昨今のAIブームに背中を押されて、コンピュータサイエンスのバックグラウンドを持たないままエンジニアやデータサイエンティストの道を志す人は多いのではないかと思います。

私も当初全くのゼロからデータサイエンスや機械学習を勉強しはじめ、現在はデータ分析を仕事にしています。

自分のような人間が抱える大きな問題は、コンピュータサイエンスの知識が浅いということです。

流石に知識が少なすぎて実務にも潜在的に支障をきたすイベントが生じてきたので、なんとかせねばと思い、まずアルゴリズムとデータ構造の勉強から始めることにしました。

最初はLeetCodeと呼ばれるコーディングテスト対策サイトで勉強していたのですが、easy問題ですらエレガントな解法が思いつかずbrute-forceな手法で攻めてしまうことが多く、基礎能力不足を感じていました。

さらに初歩からやり直そうということで、定番書である「プログラミングコンテスト攻略のためのアルゴリズムとデータ構造」でもやろうかと思って立ち読みしたところボリュームが多く挫折しそうだったので()、さらにさらに初歩的な本書「アルゴリズムを、はじめよう」を手にとった次第です。

アルゴリズムに絞って解説

本書の特徴は、データ構造に関する説明は変数と配列のみに限定し、その代わりアルゴリズムに焦点を挙げて解説している点です。

アルゴリズムとデータ構造の入門書では、基本的にデータ構造から先に説明が始まることが多いようです。

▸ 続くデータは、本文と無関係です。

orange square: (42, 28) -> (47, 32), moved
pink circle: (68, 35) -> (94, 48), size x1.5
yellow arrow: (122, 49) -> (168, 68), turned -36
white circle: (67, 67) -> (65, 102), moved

データ構造には変数と配列以外にも多くの種類があり、楽しいパートであるアルゴリズムの章にたどり着く前に挫折してしまう人が多いそうで、それを防ぐための配慮だそうです。

プログラマとして最低限知っておくべき9つの定番アルゴリズムについて、イラスト、フローチャート、疑似コードを元にステップバイステップで丁寧に解説されています。

これでもかというくらい易しく教えてくれるので、プログラミングの経験がある方であれば挫折することはほとんどないのではないでしょうか。

Pythonで実装してみました

私の場合は、疑似コードを参考にしてPythonで実装しながら学習を進めました。

疑似コードが載っているので別に自分なんかが書いた実装例は必要ないとは思うのですが、せっかくなのでGitHubに置いておきます

疑似コードではarrayやtargetが特定の値に固定されていることが多かったのですが、以下のように変数として指定する形で実装しています。

まとめ

本書を通して、アルゴリズムをフローチャート・疑似コードに落とし込むプロセスを追体験することができ、自分が実行したい処理をプログラムに落とし込む能力が上がった気がします。

本書で登場したアルゴリズムは基本情報技術者試験の出題範囲でもあるので、試験対策として使うのも良いかと思います。

コンピューテーショナル思考を学ぶ嚆矢として最適な一冊でした。